We found additional association regions, in normal weight versus obesity analysis, which were located upstream IRX3 (block 29 and 30, highest observed p value for rs1420285: χ2 = 10.84, p = 0.000994, OR = 1.338, 95% CI = 1.125–1.592) and downstream IRX6 (blocks 53 and 54 with highest observed p value for rs2171262: χ2 = 10.87, p = 0.000975, OR = 1.431, 95% CI = 1.155–1.772) in females only (Fig 3). When we pulled together overweight and obesity groups we realized that in females group there are only 8 statistically significant SNPs compared with 27 in males (S6 Table).

We then searched for differences in the distributions of allele/genotype frequencies in case and control groups under additive, dominant, and recessive inheritance models. Stratification by BMI and sex revealed the influence of sex on the effect of tested SNPs on increased BMI in a genetic model-dependent manner (S10S12 Tables). The strongest effect on obesity occurred again with FTO variants: rs1558902 and rs1421085 in females using a dominant model (p = 0.000463 and p = 0.0004744 respectively). In a group of males, two different FTO loci, rs12149832 and rs9930506, showed the strongest association with obesity under the recessive model (p = 0.003137 and 0.003741, respectively). Under the recessive inheritance model we also observed the strongest statistically significant association with BMI in range 25–29.99 kg/m2 for three loci in males and only one in females: rs4435250 (non-coding sequence located 100 kb downstream IRX5), rs9930506, rs12149832 (both FTO SNPs) and rs12444481 (non-coding sequence located 200 kb downstream IRX5), respectively.

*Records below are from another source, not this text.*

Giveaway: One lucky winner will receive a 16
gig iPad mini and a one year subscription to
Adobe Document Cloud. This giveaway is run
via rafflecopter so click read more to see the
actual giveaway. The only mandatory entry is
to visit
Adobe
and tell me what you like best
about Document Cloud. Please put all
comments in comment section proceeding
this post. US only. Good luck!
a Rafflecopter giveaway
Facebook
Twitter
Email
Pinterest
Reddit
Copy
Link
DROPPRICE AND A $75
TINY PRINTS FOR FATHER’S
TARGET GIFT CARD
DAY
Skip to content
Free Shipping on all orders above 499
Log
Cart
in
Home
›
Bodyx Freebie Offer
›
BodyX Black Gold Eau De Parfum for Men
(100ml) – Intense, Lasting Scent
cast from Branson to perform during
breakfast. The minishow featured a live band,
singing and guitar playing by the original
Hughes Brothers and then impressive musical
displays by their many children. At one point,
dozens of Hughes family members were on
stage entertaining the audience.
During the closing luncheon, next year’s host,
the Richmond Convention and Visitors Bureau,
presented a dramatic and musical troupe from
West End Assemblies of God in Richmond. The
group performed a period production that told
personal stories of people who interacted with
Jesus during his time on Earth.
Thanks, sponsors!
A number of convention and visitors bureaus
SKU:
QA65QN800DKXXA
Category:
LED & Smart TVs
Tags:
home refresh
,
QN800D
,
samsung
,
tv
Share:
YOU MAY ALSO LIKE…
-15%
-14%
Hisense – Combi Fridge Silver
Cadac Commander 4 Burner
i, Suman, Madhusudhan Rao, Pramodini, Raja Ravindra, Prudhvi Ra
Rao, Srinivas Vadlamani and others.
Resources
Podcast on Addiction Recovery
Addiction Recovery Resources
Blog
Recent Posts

Previous studies suggested that genetic association to obesity at the FTO locus may be age dependent [4042]. According to this, we examined the role of age in our age-diverse group (range from 20 to 77). Linear regression using BMI as a continuous trait (including underweight subjects) with sex and age as a covariates revealed differential contributions of SNPs to increased BMI. Obtained results are presented in Fig 5 and S13 Table. Age had bigger influence on BMI in group of women than in males. There were SNPs with positive and negative regression coefficient. The highest positive regression coefficient was observed only for three FTO variants: rs1558902, rs1421085 and rs9939609. The minor alleles of these SNPs were significantly more frequent in the obese group than in the normal-weight control group (0.5075 vs. 0.4509, 0.5069 vs. 0.4516 and 0.4812 vs. 0.4354, respectively) and carriers of the mentioned MAF had higher BMI than homozygous for the wild-type alleles (Beta = 0.3492, 95% CI = 0.1892–0.5093, p = 1.93E-05; Beta = 0.345, 95% CI = 0.185–0.5051, p = 2.42E-05; Beta = 0.3124, 95% CI = 0.1523–0.4725, p = 0.0001329, respectively).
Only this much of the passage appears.